Гораздо больше времени котенок проводил с Гаретом, у которого мог проспать на коленях всю смену, и с бригадирами – их он и стал считать самыми близкими и родными. С бурым медведем котенок тоже не расставался. С такой большой игрушкой было непросто сладить, но он нежно хватал его зубами за плюшевую лапу и везде таскал за собой.
Котенок осваивался без проблем, и следующей важной задачей стало придумать ему имя. Гарет снова сел за свой закаленный в боях компьютер и изготовил новый плакат про кота – такой, о котором раньше и не мечтал:
Хаддерсфилдский станционный кот!
Не упустите шанс дать имя нашему новому работнику!
Стоимость участия – всего 50 пенсов!
Записывайте ваши предложения!
Имя будем вытягивать из шляпы во вторник 19 июля.
– Нельзя же всю жизнь называть его просто «котик», – заметила Энджи.
Лотерея стала большим событием на вокзале.
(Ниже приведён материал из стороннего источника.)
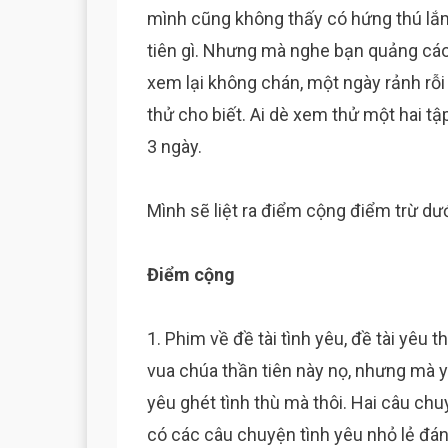
mình cũng không thấy có hứng thú lắm
tiên gì. Nhưng mà nghe bạn quảng cáo
xem lại không chán, một ngày rảnh rỗi
thử cho biết. Ai dè xem thử một hai tập
3 ngày.
Mình sẽ liệt ra điểm cộng điểm trừ dướ
Điểm cộng
1. Phim về đề tài tình yêu, đề tài yêu
vua chúa thần tiên này nọ, nhưng mà yế
yêu ghét tình thù mà thôi. Hai câu chu
có các câu chuyện tình yêu nhỏ lẻ đá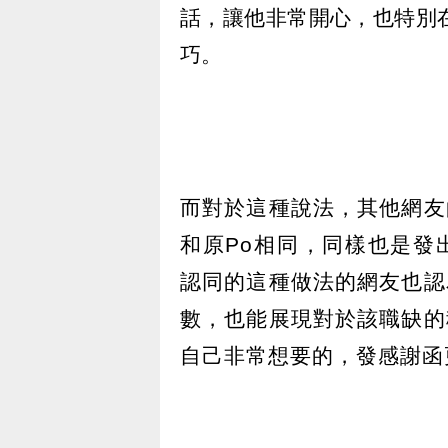
話，讓他非常開心，也特別
巧。
而對於這種說法，其他網友
和原Po相同，同樣也是發
認同的這種做法的網友也認
數，也能展現對於該職缺的
自己非常想要的，發感謝函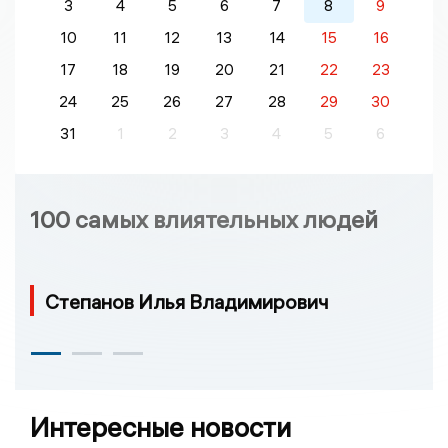
3
4
5
6
7
8
9
10
11
12
13
14
15
16
17
18
19
20
21
22
23
24
25
26
27
28
29
30
31
1
2
3
4
5
6
100 самых влиятельных людей
Степанов Илья Владимирович
Интересные новости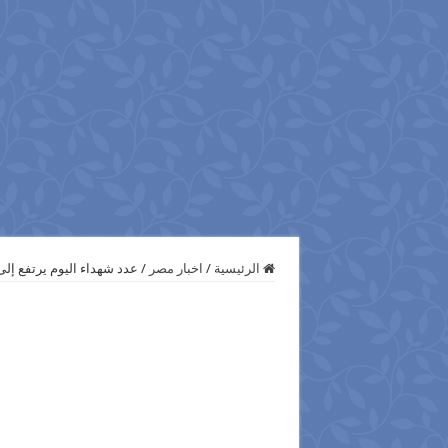
الرئيسية
/
اخبار مصر
/
عدد شهداء اليوم يرتفع إلى 17 قتيل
Пассажиров не приглашали, зато среди железнодорожников кинули клич, чтобы привлечь коллег со всех концов страны. Взносы было решено перечислить в фонд помощи детям, а значит, чем больше участников, тем больше котенок заработает на доброе дело. Записались почти все, а Белинда Грэм даже взяла несколько заявок на участие в Манчестер, в Бриджуотер-хаус – штаб-квартиру «Транспеннинского экспресса», чтобы сотрудники офиса тоже поучаствовали в судьбе станционного кота.